AIM OF THE TASK:
The listing below holds a line with "Getting Started" and a later line with "Have a gift card to sell?". Write out those two lines and every line between them, exactly, and nothing else.

DATA FOR THE TASK:
--------

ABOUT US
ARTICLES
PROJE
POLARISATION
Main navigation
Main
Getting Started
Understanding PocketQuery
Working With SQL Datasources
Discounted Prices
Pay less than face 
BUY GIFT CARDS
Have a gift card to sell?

--------

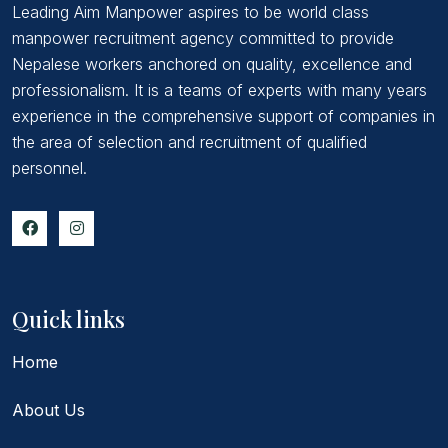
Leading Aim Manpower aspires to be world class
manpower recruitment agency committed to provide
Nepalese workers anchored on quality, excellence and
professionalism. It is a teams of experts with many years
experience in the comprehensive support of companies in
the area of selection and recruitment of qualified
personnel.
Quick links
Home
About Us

--------

YOUR RESPONSE:
Getting Started
Understanding PocketQuery
Working With SQL Datasources
Discounted Prices
Pay less than face 
BUY GIFT CARDS
Have a gift card to sell?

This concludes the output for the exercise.